How do I plan to grow old? | Young Pan

Neither a full house nor an empty apartment. There is a third place: where the empty chairs are occupied by those who don’t ask, just sit

Ravi Patel/Unsplash
In Japan, solitary death gained a name: kodokushi

As a child, I listened to my grandmother Helena’s stories trying to understand how difficult it was to take care of five children, a husband and four grandparents all living in the same house. She grew the food they would eat, prepared the bread, cheese, yogurt and sausages used as food and currency between women subjected to the same scarcity. My grandfather dreamed of being a doctor, but he became a carpenter of coffins — those that served as a final shelter for family, friends and acquaintances. During the raids, he hid with other men. In that crowded house, death was always present.

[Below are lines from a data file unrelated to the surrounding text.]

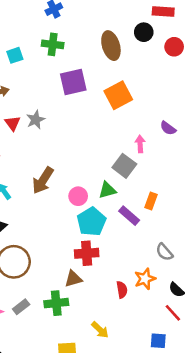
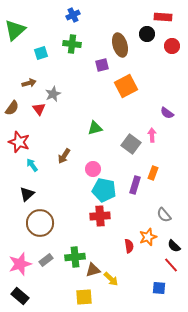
purple square: (73, 82) -> (102, 65), moved, size x0.6
gray star: (36, 120) -> (53, 94), moved
pink arrow: (140, 144) -> (152, 135), moved
brown arrow: (43, 180) -> (64, 156), size x0.7
green triangle: (107, 190) -> (95, 128), moved
purple rectangle: (129, 216) -> (135, 185), turned 66
cyan pentagon: (91, 222) -> (104, 190), turned -30
brown triangle: (73, 279) -> (93, 270), moved

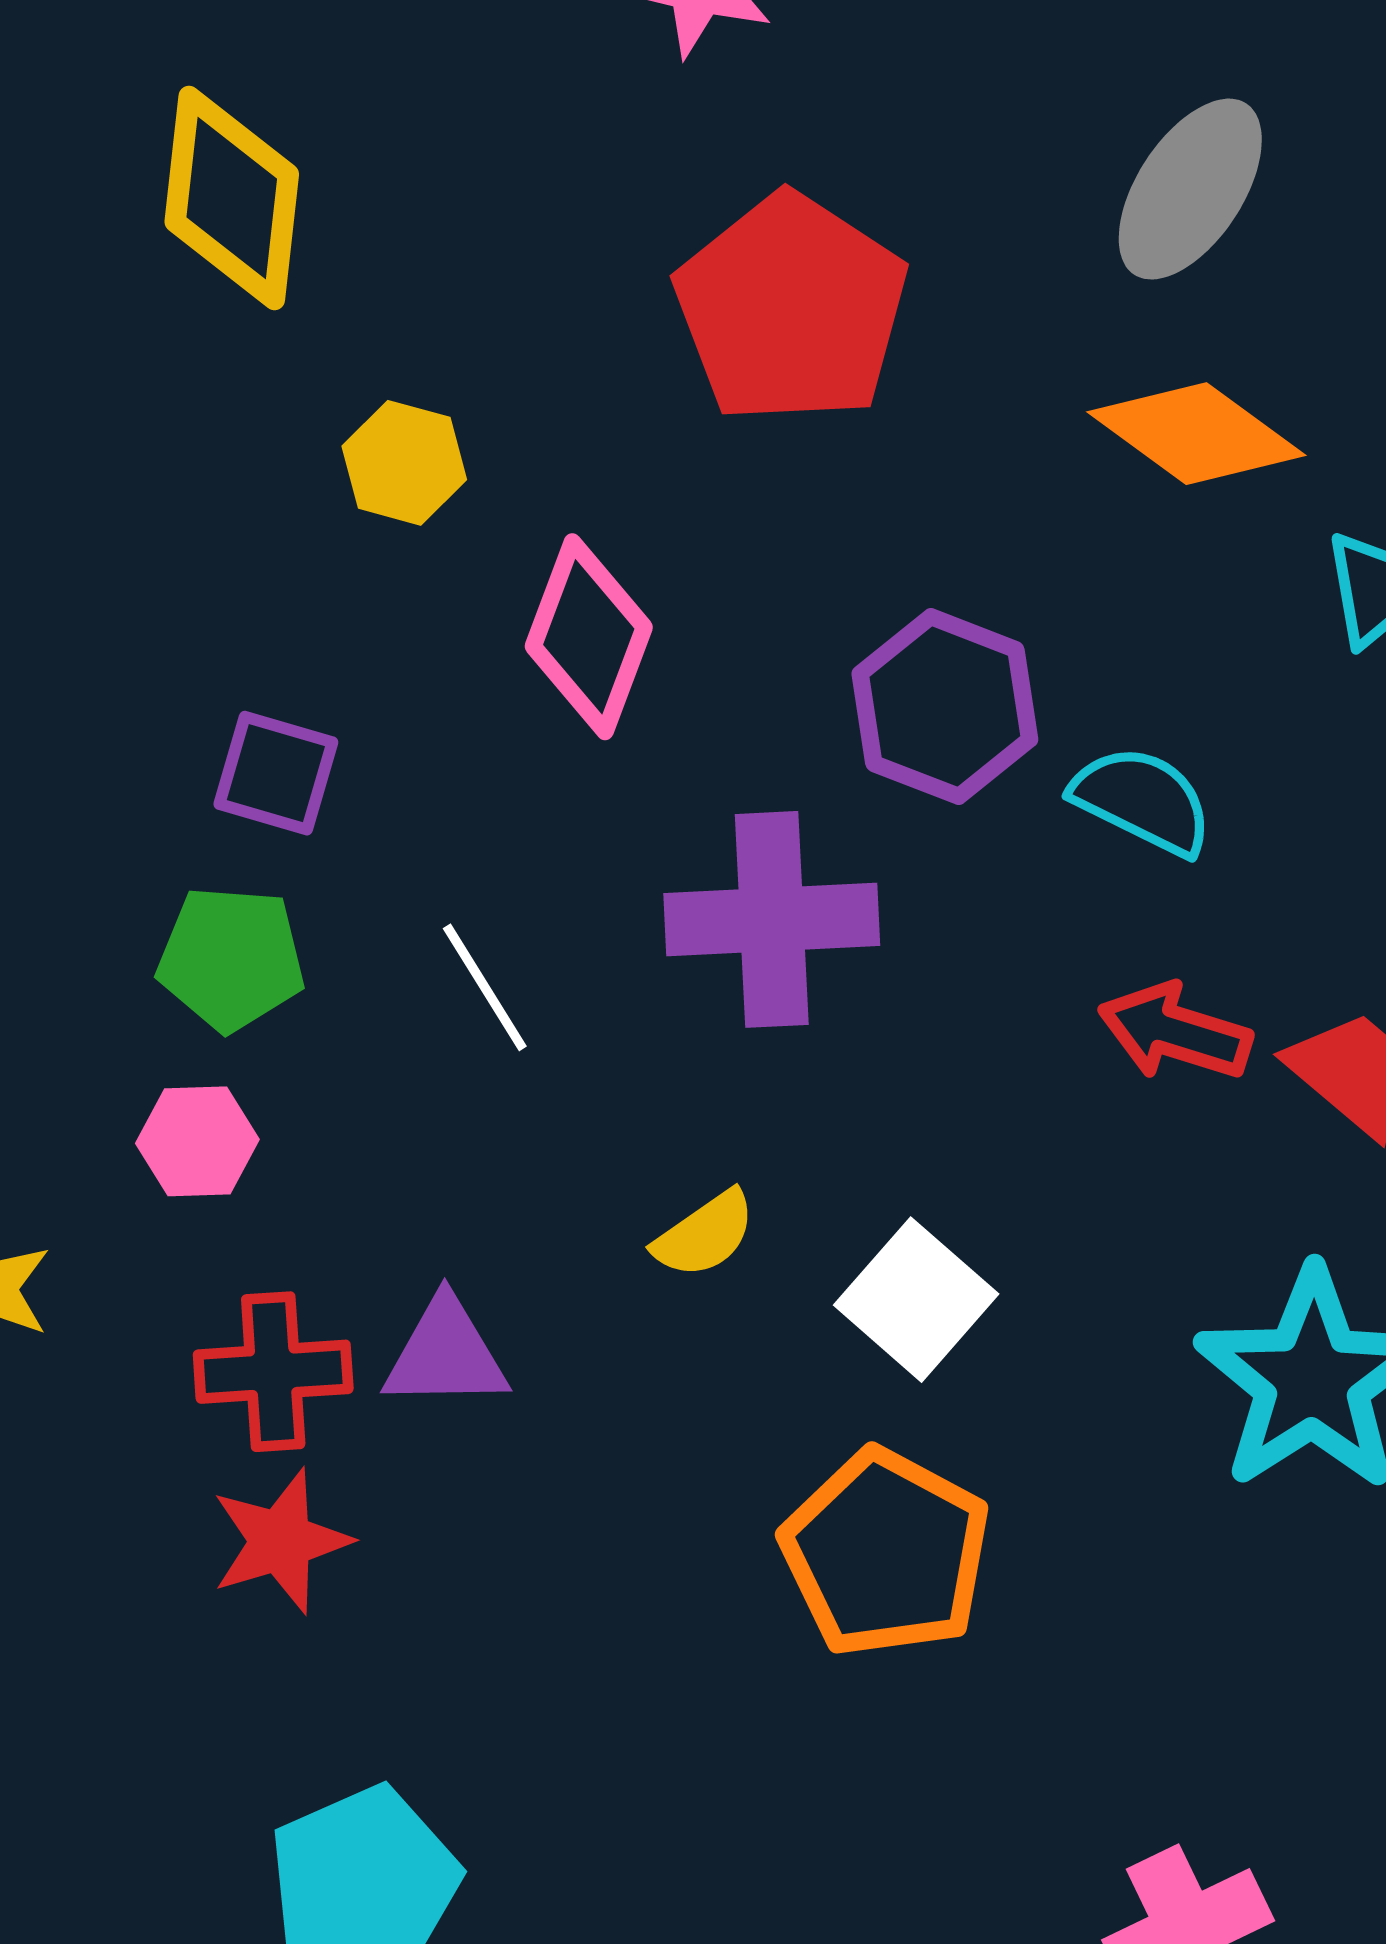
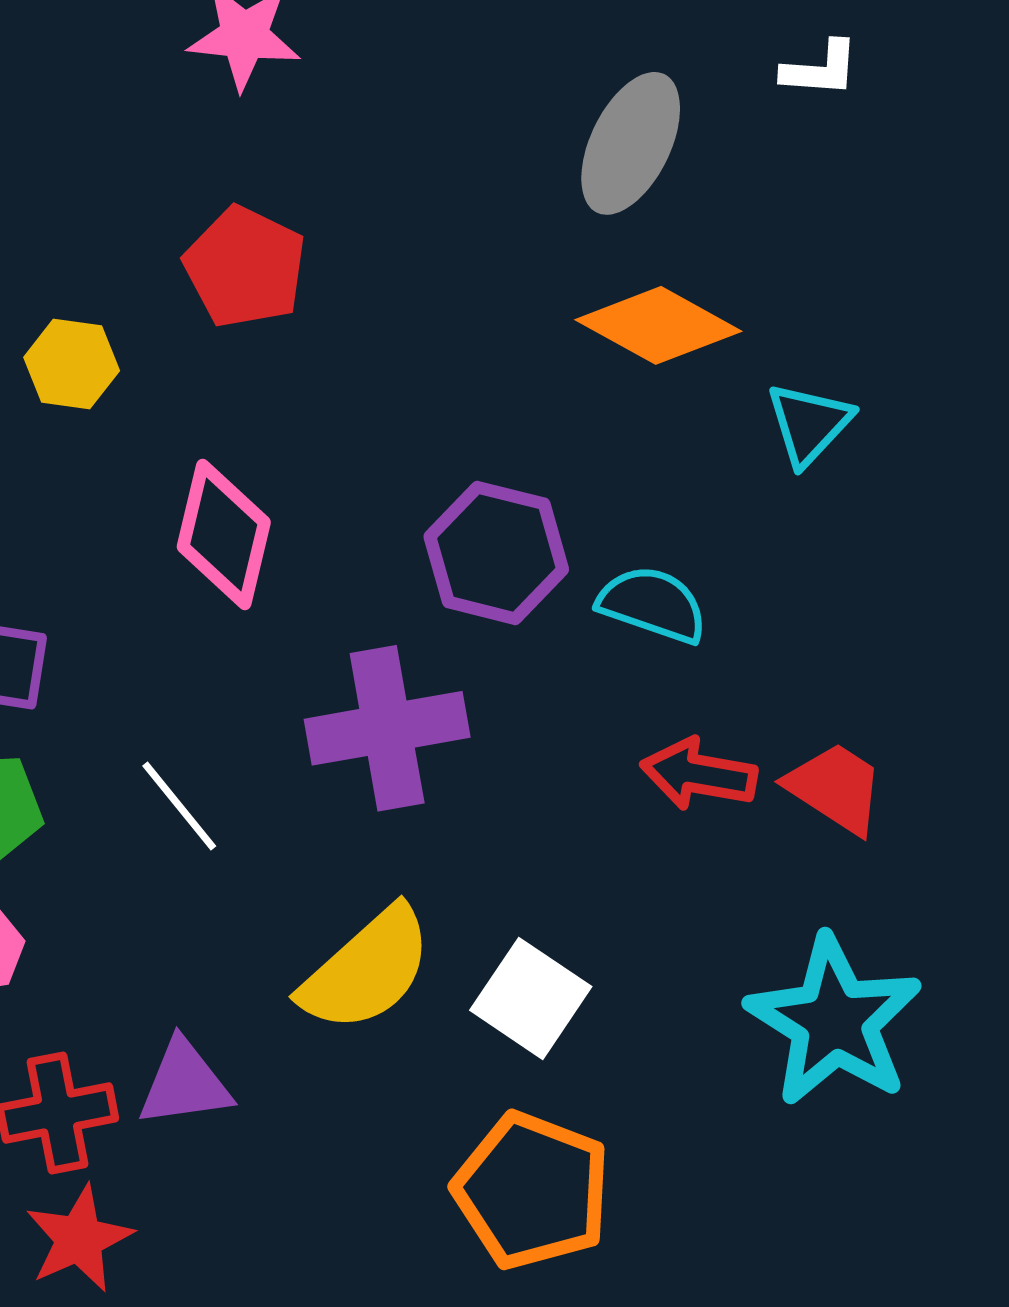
red pentagon: (791, 309) -> (245, 267), moved, size x0.7
yellow hexagon: (404, 463) -> (72, 364), moved
yellow semicircle: (705, 1234) -> (367, 970), size x1.8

My parents and their brothers, children of a destroyed country, spread across the world in search of life. My mother, a widow, prefers to live alone when she is 86 years old. Lucid, she waits for visitors without giving up her own home.

We are born alone. We will die alone. In between, we need someone to notice
our presence. Or miss us.

And me? How do I plan to grow old?

My grandmother’s full house no longer fits in the cities we live in. In Japan, solitary death gained a name: kodokushi. People die at home and are only found days, months or even years later. I experienced something similar a few years ago. Heartbreaking experience.

It is estimated that tens of thousands of elderly Japanese people die this way every year. Brazil is also approaching this scenario: we are getting older, we live mostly in cities and, in 2025, 15.6 million people lived alone in the country. Of this total, around 40% were aged 60 or over. Millions of people living without daily companionship. Some by choice. Others don’t.

Loneliness, today, is no longer just an intimate experience. It has become a public health issue. The WHO warns that it is associated with around 100 deaths per hour worldwide. In cities, where families are spread out, friends live far away and routine consumes the days, even looking at each other competes for space on the agenda.

In recent years, I have learned something that my grandmother Helena might have found strange, but which I call supportive solitude.

It is solitude chosen and shared in the few minutes left for a leisurely meeting. The company, in this case, does not invade: it lives nearby, keeps a key, knows about the trip, notices the absence.

In my condominium, there is a group of neighbors that formed without hierarchy or kinship. They are a social family, far from the biological ties sustained with difficulty at the end of the year festivities. A retired nurse, a couple of musician doctors who only play on Friday nights, a brother who takes care of his sister with Alzheimer’s, a couple who separated but continue to live together in coliving. We don’t eat pizza on Saturday night. We are not a family. But we changed the emergency keys. We exchange messages on Whatsapp from time to time. We know when someone travels or gets sick or needs someone to talk to. And, above all, we don’t ask "why are you alone?" because we understand that loneliness, when shared with those who don’t judge, stops being abandonment and becomes common territory.

The other day, the nurse told me about an elderly woman in the neighborhood who every day, at 3pm, sits on the same bench wall with her elderly dog ​​and an empty cushion next to her. The place is for the son who lives abroad. She knows he won’t come. But someone always sits next to her for ten minutes, including me, in silence, just so she doesn’t have to pretend that the absence doesn’t hurt, and there they remain together, each carrying their own lack, without expectations.

My grandmother Helena, in the interior of Greece at war, had a garden, a full house, living and dead bodies going through the same routine. Their loneliness was collective. Mine is urban: I live in crowded buildings, walk through elevators in silence, depend on keys left with neighbors and messages answered in time. In it, even death runs the risk of being outsourced.

So how do I plan to grow old?

I still don’t know. For now, I observe the empty cushion.

*This text does not necessarily reflect the opinion of Jovem Pan.